Rose ShakinovskyFloods India Kerala July 2024, 2024


Rose Shakinovsky’s conceptual approach to painting practice originates from found photographs of political upheavals such as Hurricane Beryl, which affected the island of Carriacou, in Grenada in 2024, the heavy rainfalls that caused landslides in the Southern region of Ethiopia in 2024 or the insurrection that took hold in Haiti in 2023, resulting in an escalation of violence and displacement of citizens, including women and children. Shakinovsky subjects these images to digital manipulation using basic computer filters until unexpected abstract forms emerge. Her work examines political, ecological and social disasters filtered through chance and recognition.

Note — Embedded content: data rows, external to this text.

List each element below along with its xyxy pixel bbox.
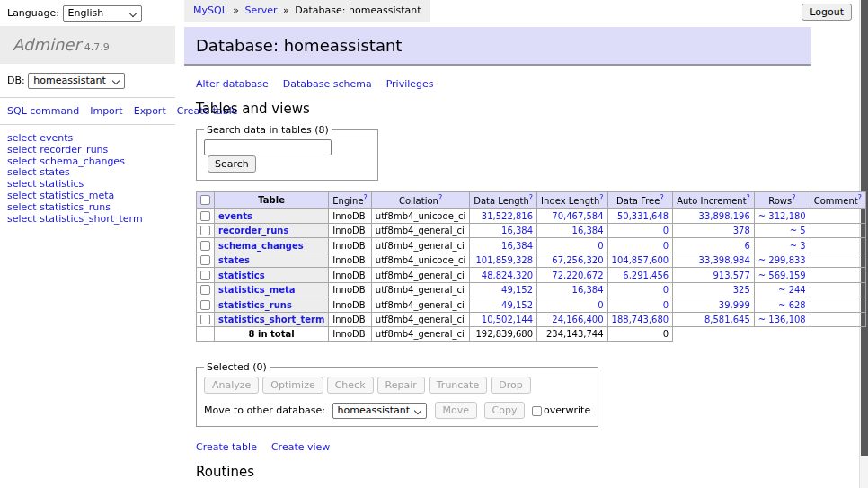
data-length-link[interactable]: 31,522,816 [482, 211, 533, 221]
rows-link[interactable]: ~ 244 [778, 285, 806, 295]
rows-link[interactable]: ~ 312,180 [758, 211, 806, 221]
column-help-link[interactable]: ? [792, 194, 795, 202]
select-all-checkbox[interactable] [200, 195, 210, 205]
sidebar-select-link[interactable]: select statistics_short_term [7, 214, 168, 226]
sidebar-action-link[interactable]: Export [134, 105, 166, 117]
auto-increment-link[interactable]: 378 [733, 226, 750, 235]
row-checkbox[interactable] [200, 285, 210, 295]
adminer-logo-link[interactable]: Adminer [13, 35, 81, 54]
analyze-button[interactable]: Analyze [204, 377, 259, 394]
auto-increment-link[interactable]: 325 [733, 285, 750, 295]
engine-cell: InnoDB [329, 268, 372, 283]
data-free-link[interactable]: 0 [663, 285, 669, 295]
column-help-link[interactable]: ? [599, 194, 603, 202]
column-help-link[interactable]: ? [858, 194, 862, 202]
table-name-link[interactable]: recorder_runs [218, 226, 288, 235]
language-label: Language: [7, 7, 59, 19]
create-table-link[interactable]: Create table [196, 441, 257, 453]
index-length-link[interactable]: 0 [598, 300, 603, 310]
rows-link[interactable]: ~ 136,108 [758, 315, 806, 324]
data-length-link[interactable]: 101,859,328 [475, 255, 533, 265]
data-length-link[interactable]: 16,384 [501, 226, 533, 235]
table-name-link[interactable]: states [218, 255, 250, 265]
data-free-link[interactable]: 0 [663, 226, 669, 235]
logout-button[interactable]: Logout [802, 4, 852, 21]
create-view-link[interactable]: Create view [271, 441, 330, 453]
auto-increment-link[interactable]: 33,898,196 [699, 211, 750, 221]
language-select[interactable]: English [63, 5, 142, 22]
table-name-link[interactable]: statistics_short_term [218, 315, 324, 324]
sidebar-select-link[interactable]: select statistics_runs [7, 202, 168, 214]
move-button[interactable]: Move [435, 402, 478, 419]
column-help-link[interactable]: ? [529, 194, 533, 202]
row-checkbox[interactable] [200, 300, 210, 310]
subnav-link[interactable]: Alter database [196, 78, 269, 90]
breadcrumb-link[interactable]: Server [245, 4, 278, 16]
row-checkbox[interactable] [200, 241, 210, 251]
row-checkbox[interactable] [200, 271, 210, 280]
data-free-link[interactable]: 104,857,600 [612, 255, 669, 265]
table-name-link[interactable]: statistics_meta [218, 285, 295, 295]
data-free-link[interactable]: 0 [663, 241, 669, 251]
auto-increment-link[interactable]: 6 [744, 241, 749, 251]
rows-link[interactable]: ~ 299,833 [758, 255, 806, 265]
data-length-link[interactable]: 49,152 [501, 285, 533, 295]
breadcrumb-link[interactable]: MySQL [193, 4, 227, 16]
sidebar-action-link[interactable]: SQL command [7, 105, 79, 117]
subnav-link[interactable]: Database schema [283, 78, 372, 90]
data-length-link[interactable]: 16,384 [501, 241, 533, 251]
index-length-link[interactable]: 16,384 [572, 285, 604, 295]
data-length-link[interactable]: 49,152 [501, 300, 533, 310]
column-help-link[interactable]: ? [660, 194, 663, 202]
data-free-link[interactable]: 6,291,456 [623, 271, 669, 280]
db-select[interactable]: homeassistant [28, 73, 125, 89]
index-length-link[interactable]: 72,220,672 [552, 271, 603, 280]
search-input[interactable] [204, 139, 332, 155]
auto-increment-link[interactable]: 8,581,645 [704, 315, 750, 324]
sidebar-action-link[interactable]: Import [90, 105, 123, 117]
data-free-link[interactable]: 0 [663, 300, 669, 310]
repair-button[interactable]: Repair [377, 377, 425, 394]
rows-link[interactable]: ~ 5 [790, 226, 806, 235]
row-checkbox[interactable] [200, 255, 210, 265]
subnav-link[interactable]: Privileges [386, 78, 434, 90]
move-db-select[interactable]: homeassistant [332, 403, 428, 419]
column-help-link[interactable]: ? [747, 194, 750, 202]
index-length-link[interactable]: 67,256,320 [552, 255, 603, 265]
copy-button[interactable]: Copy [484, 402, 526, 419]
drop-button[interactable]: Drop [491, 377, 530, 394]
table-name-link[interactable]: events [218, 211, 252, 221]
data-free-link[interactable]: 188,743,680 [612, 315, 669, 324]
auto-increment-link[interactable]: 913,577 [713, 271, 749, 280]
index-length-link[interactable]: 16,384 [572, 226, 604, 235]
rows-link[interactable]: ~ 569,159 [758, 271, 806, 280]
table-name-link[interactable]: statistics [218, 271, 265, 280]
rows-link[interactable]: ~ 3 [790, 241, 806, 251]
column-help-link[interactable]: ? [438, 194, 442, 202]
rows-link[interactable]: ~ 628 [778, 300, 806, 310]
index-length-link[interactable]: 0 [598, 241, 603, 251]
data-free-link[interactable]: 50,331,648 [617, 211, 669, 221]
rows-link-cell: ~ 244 [754, 282, 810, 297]
overwrite-checkbox[interactable] [532, 406, 542, 416]
index-length-link[interactable]: 70,467,584 [552, 211, 603, 221]
search-button[interactable]: Search [208, 155, 256, 173]
index-length-link[interactable]: 24,166,400 [552, 315, 603, 324]
optimize-button[interactable]: Optimize [262, 377, 323, 394]
truncate-button[interactable]: Truncate [429, 377, 487, 394]
sidebar-select-link[interactable]: select events [7, 133, 168, 145]
auto-increment-link[interactable]: 39,999 [719, 300, 750, 310]
column-help-link[interactable]: ? [364, 194, 368, 202]
auto-increment-link[interactable]: 33,398,984 [699, 255, 750, 265]
sidebar-select-link[interactable]: select statistics_meta [7, 191, 168, 202]
table-name-link[interactable]: schema_changes [218, 241, 304, 251]
data-length-link[interactable]: 48,824,320 [482, 271, 533, 280]
data-length-link[interactable]: 10,502,144 [482, 315, 533, 324]
row-checkbox[interactable] [200, 211, 210, 221]
sidebar-select-link[interactable]: select recorder_runs [7, 145, 168, 156]
check-button[interactable]: Check [327, 377, 374, 394]
table-name-link[interactable]: statistics_runs [218, 300, 292, 310]
row-checkbox[interactable] [200, 226, 210, 235]
row-checkbox[interactable] [200, 315, 210, 324]
rows-link-cell: ~ 569,159 [754, 268, 810, 283]
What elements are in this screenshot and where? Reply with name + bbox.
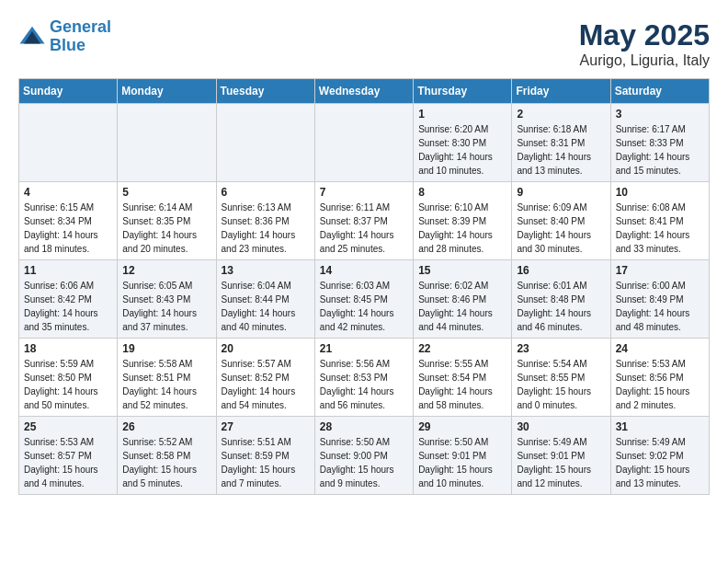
logo-line1: General — [50, 17, 111, 36]
calendar-cell — [216, 104, 314, 182]
day-info: Sunrise: 5:51 AM Sunset: 8:59 PM Dayligh… — [222, 435, 310, 490]
day-info: Sunrise: 5:50 AM Sunset: 9:00 PM Dayligh… — [320, 435, 408, 490]
day-number: 20 — [222, 342, 310, 355]
day-number: 26 — [122, 420, 210, 433]
calendar-cell: 17Sunrise: 6:00 AM Sunset: 8:49 PM Dayli… — [610, 260, 709, 339]
day-info: Sunrise: 5:49 AM Sunset: 9:01 PM Dayligh… — [517, 435, 605, 490]
logo-text: General Blue — [50, 18, 111, 55]
header-cell-thursday: Thursday — [414, 79, 512, 104]
day-number: 30 — [517, 420, 605, 433]
day-info: Sunrise: 6:02 AM Sunset: 8:46 PM Dayligh… — [418, 279, 506, 334]
calendar-cell: 24Sunrise: 5:53 AM Sunset: 8:56 PM Dayli… — [610, 339, 709, 417]
day-number: 21 — [320, 342, 408, 355]
calendar-cell: 8Sunrise: 6:10 AM Sunset: 8:39 PM Daylig… — [414, 182, 512, 260]
calendar-cell: 4Sunrise: 6:15 AM Sunset: 8:34 PM Daylig… — [19, 182, 118, 260]
calendar-cell: 10Sunrise: 6:08 AM Sunset: 8:41 PM Dayli… — [610, 182, 709, 260]
logo: General Blue — [18, 18, 111, 55]
day-info: Sunrise: 5:56 AM Sunset: 8:53 PM Dayligh… — [320, 357, 408, 412]
day-number: 24 — [616, 342, 704, 355]
calendar-table: SundayMondayTuesdayWednesdayThursdayFrid… — [18, 78, 710, 495]
day-number: 25 — [24, 420, 112, 433]
day-number: 2 — [517, 108, 605, 121]
calendar-cell: 28Sunrise: 5:50 AM Sunset: 9:00 PM Dayli… — [314, 417, 413, 495]
header-cell-saturday: Saturday — [610, 79, 709, 104]
calendar-cell: 15Sunrise: 6:02 AM Sunset: 8:46 PM Dayli… — [414, 260, 512, 339]
calendar-cell: 21Sunrise: 5:56 AM Sunset: 8:53 PM Dayli… — [314, 339, 413, 417]
page-header: General Blue May 2025 Aurigo, Liguria, I… — [18, 18, 710, 69]
calendar-cell: 19Sunrise: 5:58 AM Sunset: 8:51 PM Dayli… — [118, 339, 216, 417]
week-row-4: 18Sunrise: 5:59 AM Sunset: 8:50 PM Dayli… — [19, 339, 710, 417]
day-info: Sunrise: 6:00 AM Sunset: 8:49 PM Dayligh… — [616, 279, 704, 334]
calendar-cell: 14Sunrise: 6:03 AM Sunset: 8:45 PM Dayli… — [314, 260, 413, 339]
calendar-cell: 26Sunrise: 5:52 AM Sunset: 8:58 PM Dayli… — [118, 417, 216, 495]
day-number: 29 — [418, 420, 506, 433]
day-number: 11 — [24, 264, 112, 277]
calendar-cell: 9Sunrise: 6:09 AM Sunset: 8:40 PM Daylig… — [512, 182, 610, 260]
calendar-cell — [118, 104, 216, 182]
header-cell-monday: Monday — [118, 79, 216, 104]
week-row-2: 4Sunrise: 6:15 AM Sunset: 8:34 PM Daylig… — [19, 182, 710, 260]
day-info: Sunrise: 5:50 AM Sunset: 9:01 PM Dayligh… — [418, 435, 506, 490]
week-row-1: 1Sunrise: 6:20 AM Sunset: 8:30 PM Daylig… — [19, 104, 710, 182]
day-info: Sunrise: 5:52 AM Sunset: 8:58 PM Dayligh… — [122, 435, 210, 490]
day-number: 14 — [320, 264, 408, 277]
header-row: SundayMondayTuesdayWednesdayThursdayFrid… — [19, 79, 710, 104]
calendar-cell: 27Sunrise: 5:51 AM Sunset: 8:59 PM Dayli… — [216, 417, 314, 495]
day-number: 27 — [222, 420, 310, 433]
day-info: Sunrise: 6:11 AM Sunset: 8:37 PM Dayligh… — [320, 201, 408, 256]
day-info: Sunrise: 6:17 AM Sunset: 8:33 PM Dayligh… — [616, 122, 704, 178]
calendar-cell: 29Sunrise: 5:50 AM Sunset: 9:01 PM Dayli… — [414, 417, 512, 495]
calendar-header: SundayMondayTuesdayWednesdayThursdayFrid… — [19, 79, 710, 104]
calendar-cell: 6Sunrise: 6:13 AM Sunset: 8:36 PM Daylig… — [216, 182, 314, 260]
day-info: Sunrise: 5:53 AM Sunset: 8:56 PM Dayligh… — [616, 357, 704, 412]
day-info: Sunrise: 6:18 AM Sunset: 8:31 PM Dayligh… — [517, 122, 605, 178]
header-cell-tuesday: Tuesday — [216, 79, 314, 104]
calendar-cell: 16Sunrise: 6:01 AM Sunset: 8:48 PM Dayli… — [512, 260, 610, 339]
day-number: 7 — [320, 186, 408, 199]
calendar-cell — [19, 104, 118, 182]
day-number: 9 — [517, 186, 605, 199]
calendar-cell — [314, 104, 413, 182]
week-row-3: 11Sunrise: 6:06 AM Sunset: 8:42 PM Dayli… — [19, 260, 710, 339]
calendar-cell: 3Sunrise: 6:17 AM Sunset: 8:33 PM Daylig… — [610, 104, 709, 182]
day-number: 1 — [418, 108, 506, 121]
calendar-subtitle: Aurigo, Liguria, Italy — [579, 52, 710, 69]
calendar-cell: 13Sunrise: 6:04 AM Sunset: 8:44 PM Dayli… — [216, 260, 314, 339]
calendar-cell: 25Sunrise: 5:53 AM Sunset: 8:57 PM Dayli… — [19, 417, 118, 495]
day-info: Sunrise: 5:58 AM Sunset: 8:51 PM Dayligh… — [122, 357, 210, 412]
day-info: Sunrise: 6:20 AM Sunset: 8:30 PM Dayligh… — [418, 122, 506, 178]
logo-icon — [18, 23, 46, 51]
day-info: Sunrise: 5:49 AM Sunset: 9:02 PM Dayligh… — [616, 435, 704, 490]
day-number: 5 — [122, 186, 210, 199]
day-info: Sunrise: 6:14 AM Sunset: 8:35 PM Dayligh… — [122, 201, 210, 256]
calendar-cell: 11Sunrise: 6:06 AM Sunset: 8:42 PM Dayli… — [19, 260, 118, 339]
day-info: Sunrise: 5:54 AM Sunset: 8:55 PM Dayligh… — [517, 357, 605, 412]
calendar-cell: 7Sunrise: 6:11 AM Sunset: 8:37 PM Daylig… — [314, 182, 413, 260]
header-cell-sunday: Sunday — [19, 79, 118, 104]
day-info: Sunrise: 6:13 AM Sunset: 8:36 PM Dayligh… — [222, 201, 310, 256]
title-block: May 2025 Aurigo, Liguria, Italy — [579, 18, 710, 69]
day-number: 10 — [616, 186, 704, 199]
calendar-cell: 31Sunrise: 5:49 AM Sunset: 9:02 PM Dayli… — [610, 417, 709, 495]
calendar-cell: 12Sunrise: 6:05 AM Sunset: 8:43 PM Dayli… — [118, 260, 216, 339]
calendar-cell: 23Sunrise: 5:54 AM Sunset: 8:55 PM Dayli… — [512, 339, 610, 417]
day-number: 8 — [418, 186, 506, 199]
calendar-cell: 22Sunrise: 5:55 AM Sunset: 8:54 PM Dayli… — [414, 339, 512, 417]
day-info: Sunrise: 6:09 AM Sunset: 8:40 PM Dayligh… — [517, 201, 605, 256]
day-info: Sunrise: 6:10 AM Sunset: 8:39 PM Dayligh… — [418, 201, 506, 256]
day-info: Sunrise: 6:08 AM Sunset: 8:41 PM Dayligh… — [616, 201, 704, 256]
day-number: 16 — [517, 264, 605, 277]
day-number: 28 — [320, 420, 408, 433]
calendar-cell: 1Sunrise: 6:20 AM Sunset: 8:30 PM Daylig… — [414, 104, 512, 182]
day-info: Sunrise: 5:59 AM Sunset: 8:50 PM Dayligh… — [24, 357, 112, 412]
day-number: 3 — [616, 108, 704, 121]
calendar-body: 1Sunrise: 6:20 AM Sunset: 8:30 PM Daylig… — [19, 104, 710, 495]
day-number: 6 — [222, 186, 310, 199]
day-number: 12 — [122, 264, 210, 277]
day-info: Sunrise: 5:57 AM Sunset: 8:52 PM Dayligh… — [222, 357, 310, 412]
day-number: 23 — [517, 342, 605, 355]
logo-line2: Blue — [50, 36, 85, 54]
day-info: Sunrise: 5:55 AM Sunset: 8:54 PM Dayligh… — [418, 357, 506, 412]
week-row-5: 25Sunrise: 5:53 AM Sunset: 8:57 PM Dayli… — [19, 417, 710, 495]
day-number: 18 — [24, 342, 112, 355]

Shakinovsky’s paintings remove recognisable features of the original photographs through opaque digital processes, coupled with a slow and rigorous painting technique. In this way, Shakinovsky reduces the object to its formal and most basic qualities, focusing on its texture, colour and composition while simultaneously intuiting its conceptual possibilities. She refers to this as a process that reveals "parallel realities" that maintain the essence of the tragic source material while creating an entirely new visual language that escapes traditional abstract painting categories. Yet when placed beside the original photograph, and although marks might initially appear as mere dabs of paint, the compositional connections remain undeniable.
Within this body of work, Shakinovsky continues exploring her interest in art history and how various forms of language and storytelling can impact history. She does this while consciously working against and challenging traditional art historical representations.